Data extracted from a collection
▼
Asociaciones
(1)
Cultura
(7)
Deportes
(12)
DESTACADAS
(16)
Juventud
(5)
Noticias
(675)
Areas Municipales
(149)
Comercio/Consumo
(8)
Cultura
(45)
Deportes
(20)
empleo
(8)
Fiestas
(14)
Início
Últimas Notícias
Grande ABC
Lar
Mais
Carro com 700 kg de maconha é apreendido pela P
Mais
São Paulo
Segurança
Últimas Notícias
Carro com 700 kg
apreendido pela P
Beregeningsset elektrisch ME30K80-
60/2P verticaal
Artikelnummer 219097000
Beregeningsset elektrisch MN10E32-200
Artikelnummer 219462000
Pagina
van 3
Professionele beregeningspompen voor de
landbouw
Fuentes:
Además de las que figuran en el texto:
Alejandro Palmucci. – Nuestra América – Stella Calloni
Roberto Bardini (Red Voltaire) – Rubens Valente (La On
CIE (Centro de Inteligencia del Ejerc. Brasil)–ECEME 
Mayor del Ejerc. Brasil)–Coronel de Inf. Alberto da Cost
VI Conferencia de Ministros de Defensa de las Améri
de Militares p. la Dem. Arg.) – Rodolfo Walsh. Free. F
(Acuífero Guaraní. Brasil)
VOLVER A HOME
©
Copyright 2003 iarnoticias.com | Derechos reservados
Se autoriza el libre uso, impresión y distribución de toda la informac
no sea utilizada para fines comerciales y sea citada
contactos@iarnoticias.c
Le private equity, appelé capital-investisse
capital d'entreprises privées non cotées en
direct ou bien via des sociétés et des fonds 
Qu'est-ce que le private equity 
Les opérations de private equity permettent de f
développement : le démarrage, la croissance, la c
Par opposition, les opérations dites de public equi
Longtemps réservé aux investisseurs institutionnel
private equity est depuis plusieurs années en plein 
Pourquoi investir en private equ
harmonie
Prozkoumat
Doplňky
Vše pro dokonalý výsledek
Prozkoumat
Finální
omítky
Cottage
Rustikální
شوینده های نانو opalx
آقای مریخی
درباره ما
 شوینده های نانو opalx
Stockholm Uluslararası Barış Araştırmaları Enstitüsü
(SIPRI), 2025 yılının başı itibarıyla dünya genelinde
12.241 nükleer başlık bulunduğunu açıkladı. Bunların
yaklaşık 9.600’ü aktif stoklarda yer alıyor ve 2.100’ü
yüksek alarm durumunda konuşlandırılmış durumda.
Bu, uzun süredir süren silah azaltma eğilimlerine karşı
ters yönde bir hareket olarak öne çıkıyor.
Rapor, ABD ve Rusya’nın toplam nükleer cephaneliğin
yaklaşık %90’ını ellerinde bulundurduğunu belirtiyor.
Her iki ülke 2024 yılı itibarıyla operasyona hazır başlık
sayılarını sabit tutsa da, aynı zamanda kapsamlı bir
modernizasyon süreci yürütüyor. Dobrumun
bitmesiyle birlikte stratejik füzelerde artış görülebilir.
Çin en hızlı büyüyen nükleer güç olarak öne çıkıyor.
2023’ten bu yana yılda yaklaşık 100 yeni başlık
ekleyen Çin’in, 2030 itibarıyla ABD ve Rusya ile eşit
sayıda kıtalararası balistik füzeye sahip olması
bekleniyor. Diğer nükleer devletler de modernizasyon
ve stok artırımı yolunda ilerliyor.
▲
### WORK TASK
When a line in the data holds the word "nükleer", show that line.

### SOLUTION TO THE EXERCISE
12.241 nükleer başlık bulunduğunu açıkladı. Bunların
Rapor, ABD ve Rusya’nın toplam nükleer cephaneliğin
Çin en hızlı büyüyen nükleer güç olarak öne çıkıyor.
bekleniyor. Diğer nükleer devletler de modernizasyon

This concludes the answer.